Home to Us and the Liverpool Roots
The title of the song is not accidental.
McCartney wrote “Home to Us” with Ringo Starr specifically in mind and drew the concept from their shared Liverpool upbringing.
Both men were born and raised in working-class areas of Liverpool in the 1940s and grew up knowing modest streets and tight-knit neighborhoods.
McCartney explained the emotional core of the lyric: “Even though where we lived was pretty rough, it was home to us.”
The song carries no resentment about those years.
It treats those difficult circumstances as something worth remembering with warmth, not shame.
The album’s title, The Boys of Dungeon Lane, comes from Dungeon Lane, a real lane in the Allerton area of Liverpool.
Forthlin Road, where McCartney grew up, runs nearby.
The lane connects the kinds of streets both men knew as young boys before The Beatles changed everything around them.
Naming the album after that place roots the whole record in a shared geography.
“Home to Us” is the song that carries that meaning most directly, and it is the emotional center of the project.
The Boys of Dungeon Lane: Album Details
McCartney’s twenty-first solo studio album represents one of the longer creative periods of his recording career.
Sessions ran from 2021 through 2025, recorded at Hogg Hill Mill, his East Sussex studio, and at facilities in Los Angeles.
Work continued between tour legs, fitting around McCartney’s extensive touring schedule over those four years.
Andrew Watt co-produced the album alongside McCartney across the full length of those sessions.
Watt has collaborated with major rock and pop artists over the past decade and brings a direct, physical energy to the production.
The Boys of Dungeon Lane contains 14 tracks and runs 47 minutes and 7 seconds.
The album arrives six years after McCartney’s previous solo release, McCartney III, which came out in December 2020.

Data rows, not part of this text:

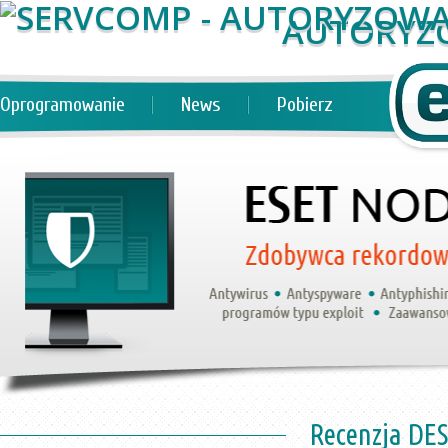
AUTORYZ
Oprogramowanie
News
Pobierz
Recenzja DES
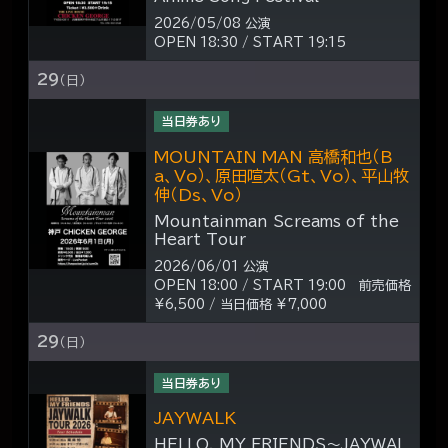
2026/05/08 公演
OPEN 18:30 / START 19:15
29
（日）
当日券あり
MOUNTAIN MAN 高橋和也（B
a、Vo）、原田喧太（Gt、Vo）、平山牧
伸（Ds、Vo）
Mountainman Screams of the
Heart Tour
2026/06/01 公演
OPEN 18:00 / START 19:00 前売価格
¥6,500 / 当日価格 ¥7,000
29
（日）
当日券あり
JAYWALK
HELLO, MY FRIENDS～JAYWAL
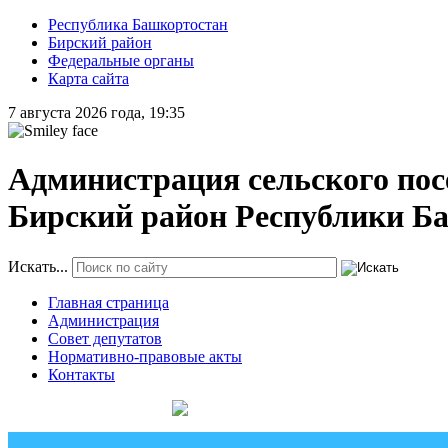
Республика Башкортостан
Бирский район
Федеральные органы
Карта сайта
7 августа 2026 года, 19:35
Администрация сельского пос
Бирский район Республики Б
Искать...
Главная страница
Администрация
Совет депутатов
Нормативно-правовые акты
Контакты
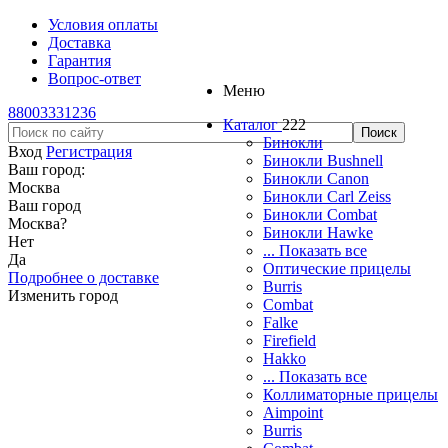
Условия оплаты
Доставка
Гарантия
Вопрос-ответ
Меню
88003331236
Каталог
222
Бинокли
Вход
Регистрация
Бинокли Bushnell
Ваш город:
Бинокли Canon
Москва
Бинокли Carl Zeiss
Ваш город
Бинокли Combat
Москва
?
Бинокли Hawke
Нет
... Показать все
Да
Оптические прицелы
Подробнее о доставке
Burris
Изменить город
Combat
Falke
Firefield
Hakko
... Показать все
Коллиматорные прицелы
Aimpoint
Burris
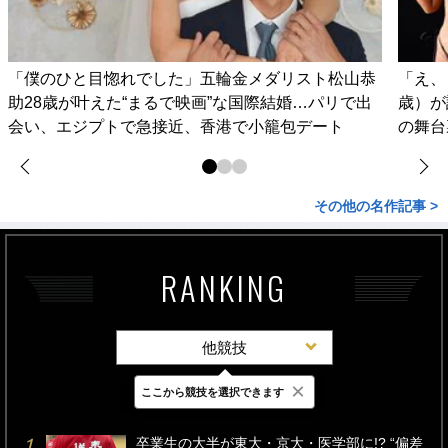
「僕のひと目惚れでした」五輪金メダリスト松山恭
「え、
助28歳が叶えた“まるで映画”な国際結婚…パリで出
歳）が
会い、エジプトで急接近、香港で小籠包デート
の舞台
その他の名作記事 >
RANKING
他競技
×
ここから競技を選択できます
最新
24時間
週間
卒業生の大半が東大・京大・医学部に!? “偏差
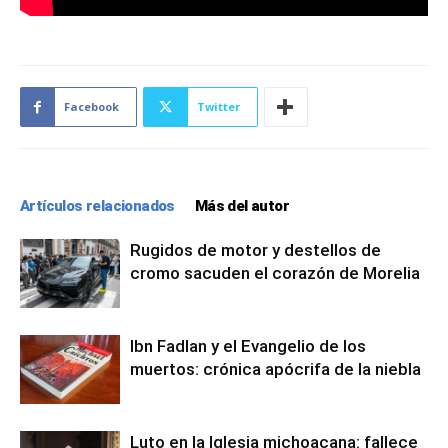
Facebook
Twitter
Artículos relacionados
Más del autor
Rugidos de motor y destellos de
cromo sacuden el corazón de Morelia
Ibn Fadlan y el Evangelio de los
muertos: crónica apócrifa de la niebla
Luto en la Iglesia michoacana: fallece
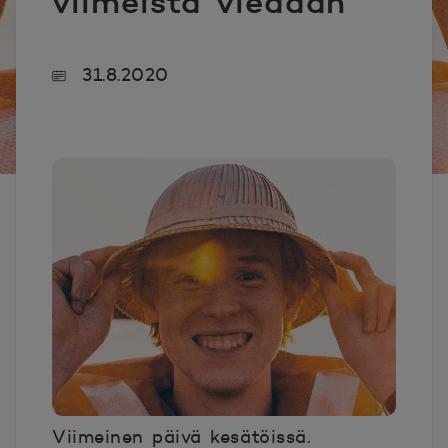
viimeistä viedään
31.8.2020
Viimeinen päivä kesätöissä.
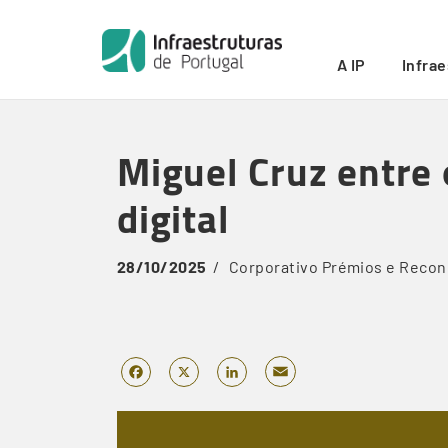
Início
/
Miguel Cruz entre os líderes empresariais de ma
Breadcrumb
A IP
Infra
Skip
to
Miguel Cruz entre 
main
content
digital
28/10/2025
Corporativo
Prémios e Reco
Email
Facebook
X
LinkedIn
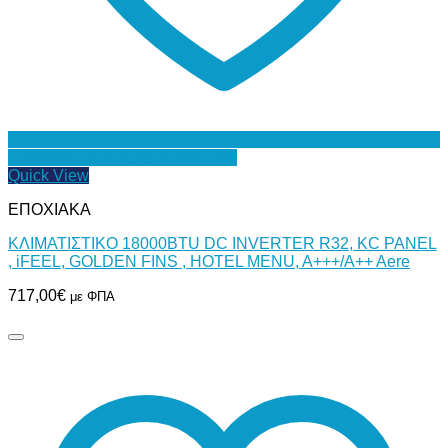
Προσθήκη στη Λίστα Επιθυμιών
Quick View
ΕΠΟΧΙΑΚΑ
ΚΛΙΜΑΤΙΣΤΙΚΟ 18000BTU DC INVERTER R32, KC PANEL
, iFEEL, GOLDEN FINS , HOTEL MENU, A+++/A++ Aere
717,00
€
με ΦΠΑ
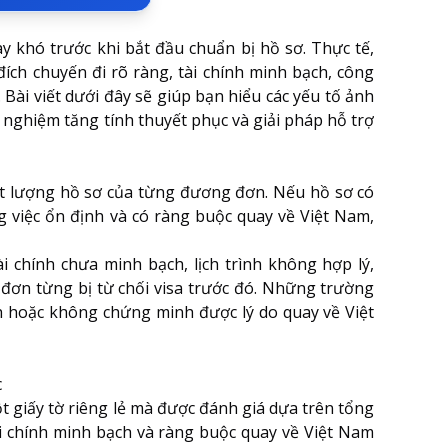
y khó trước khi bắt đầu chuẩn bị hồ sơ. Thực tế,
ch chuyến đi rõ ràng, tài chính minh bạch, công
 Bài viết dưới đây sẽ giúp bạn hiểu các yếu tố ảnh
 nghiệm tăng tính thuyết phục và giải pháp hỗ trợ
hất lượng hồ sơ của từng đương đơn. Nếu hồ sơ có
ng việc ổn định và có ràng buộc quay về Việt Nam,
i chính chưa minh bạch, lịch trình không hợp lý,
đơn từng bị từ chối visa trước đó. Những trường
ịch hoặc không chứng minh được lý do quay về Việt
c
t giấy tờ riêng lẻ mà được đánh giá dựa trên tổng
ài chính minh bạch và ràng buộc quay về Việt Nam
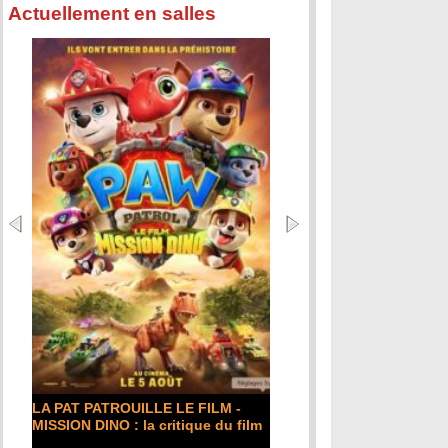
Actuellement en salles
LA PAT PATROUILLE LE FILM -
MISSION DINO : la critique du film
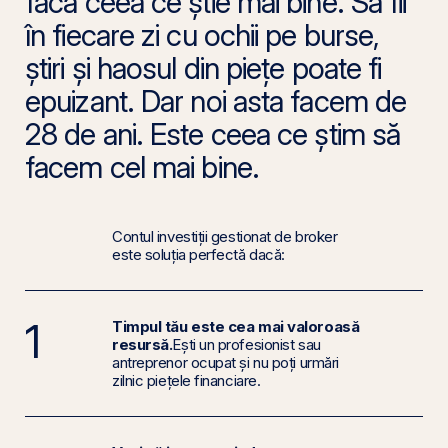
facă ceea ce știe mai bine. Să fii
în fiecare zi cu ochii pe burse,
știri și haosul din piețe poate fi
epuizant. Dar noi asta facem de
28 de ani. Este ceea ce știm să
facem cel mai bine.
Contul investiții gestionat de broker
este soluția perfectă dacă:
1
Timpul tău este cea mai valoroasă
resursă.
Ești un profesionist sau
antreprenor ocupat și nu poți urmări
zilnic piețele financiare.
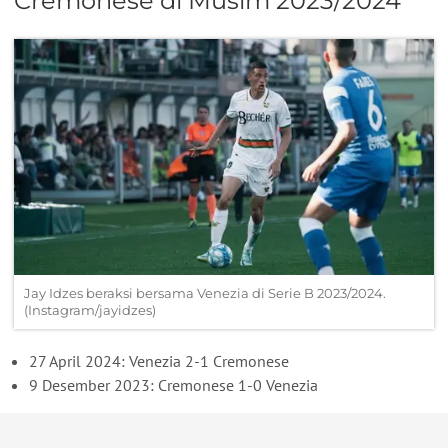
Cremonese di Musim 2023/2024
Jay Idzes beraksi bersama Venezia di Serie B 2023/2024.
(Instagram/jayidzes)
27 April 2024: Venezia 2-1 Cremonese
9 Desember 2023: Cremonese 1-0 Venezia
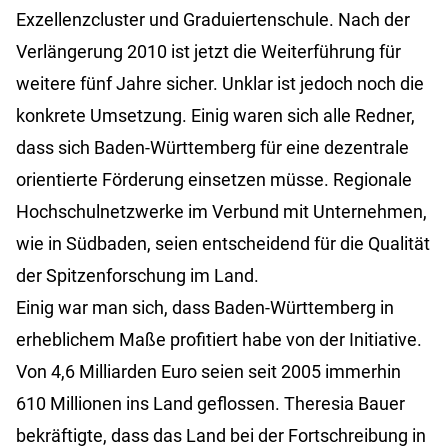
Exzellenzcluster und Graduiertenschule. Nach der
Verlängerung 2010 ist jetzt die Weiterführung für
weitere fünf Jahre sicher. Unklar ist jedoch noch die
konkrete Umsetzung. Einig waren sich alle Redner,
dass sich Baden-Württemberg für eine dezentrale
orientierte Förderung einsetzen müsse. Regionale
Hochschulnetzwerke im Verbund mit Unternehmen,
wie in Südbaden, seien entscheidend für die Qualität
der Spitzenforschung im Land.
Einig war man sich, dass Baden-Württemberg in
erheblichem Maße profitiert habe von der Initiative.
Von 4,6 Milliarden Euro seien seit 2005 immerhin
610 Millionen ins Land geflossen. Theresia Bauer
bekräftigte, dass das Land bei der Fortschreibung in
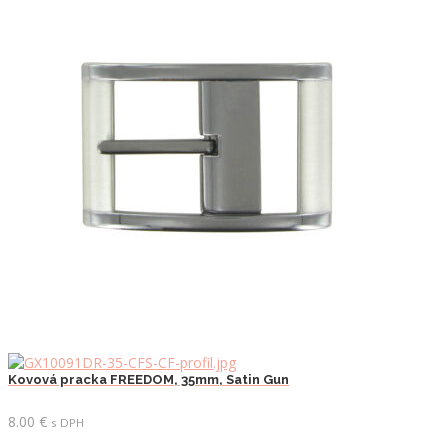
Kovová pracka FREEDOM, 35mm, Satin Gun
8.00
€
s DPH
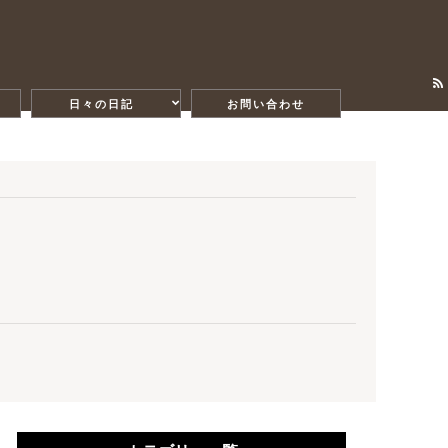
日々の日記
お問い合わせ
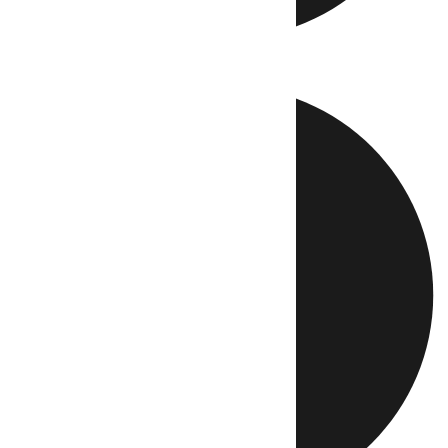
Directo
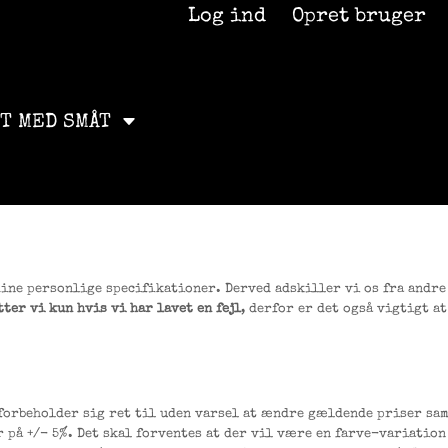
Log ind
Opret bruger
ET MED SMÅT
dine personlige specifikationer. Derved adskiller vi os fra andre 
ter vi kun hvis vi har lavet en fejl
, derfor er det også vigtigt a
 forbeholder sig ret til uden varsel at ændre gældende priser sa
 på +/- 5%. Det skal forventes at der vil være en farve-variatio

That gap makes this album one of the most anticipated solo records of McCartney’s post-Beatles career.
“Days We Left Behind,” the lead single from the same album, launched the campaign on March 26, 2026.
The album follows a long line of celebrated solo records, stretching back to early classics like Band on the Run, which cemented McCartney’s identity as a solo force in the 1970s.
Guest Vocalists and Recording Credits
Beyond the McCartney and Starr vocal pairing, “Home to Us” features two additional voices that complete the track’s sound.
Chrissie Hynde, the founder and frontwoman of The Pretenders, contributes backing vocals.
Sharleen Spiteri, lead singer of Texas, also lends her voice to the recording.
McCartney explained his reasoning for choosing female backing vocalists: “I had the idea it would be nice to hear girls.”
The combination of two male lead vocalists and two female backing vocalists gives the track an unusual warmth and texture.
Ringo Starr is the only guest drummer on the entire album.
McCartney plays drums on every other track, a practice he has maintained since his earliest solo releases in the 1970s.
Starr’s drum performance was not an overdub added after the song was written.
It was the first thing recorded, the seed from which the entire song grew.
That origin story gives the track its unusual intimacy: the collaboration began before McCartney had written a single word.
What Home to Us Means for Both Artists
Both McCartney and Starr have remained active in the years since The Beatles, each building a substantial solo catalog and continuing to perform live.
Starr keeps a demanding touring pace with his All-Starr Band, and his 2026 tour dates show no signs of slowing.
McCartney continues to fill stadiums around the world, connecting audiences of all ages to a catalog that stretches from the early 1960s to the present.
Their last shared credit on a major release was the 2023 Beatles reunion track “Now and Then,” which used AI audio restoration to reunite all four original members.
That project looked backward, assembling something from the past.
This one is different.
Two men who have known each other since the 1950s chose to walk into a studio together in 2024 and make something that did not exist before.
For any listener who grew up with The Beatles, that choice carries real weight.
The release of “Home to Us” on May 8, 2026, ahead of the full album on May 29, gives fans one of the most meaningful new recordings either man has released in years.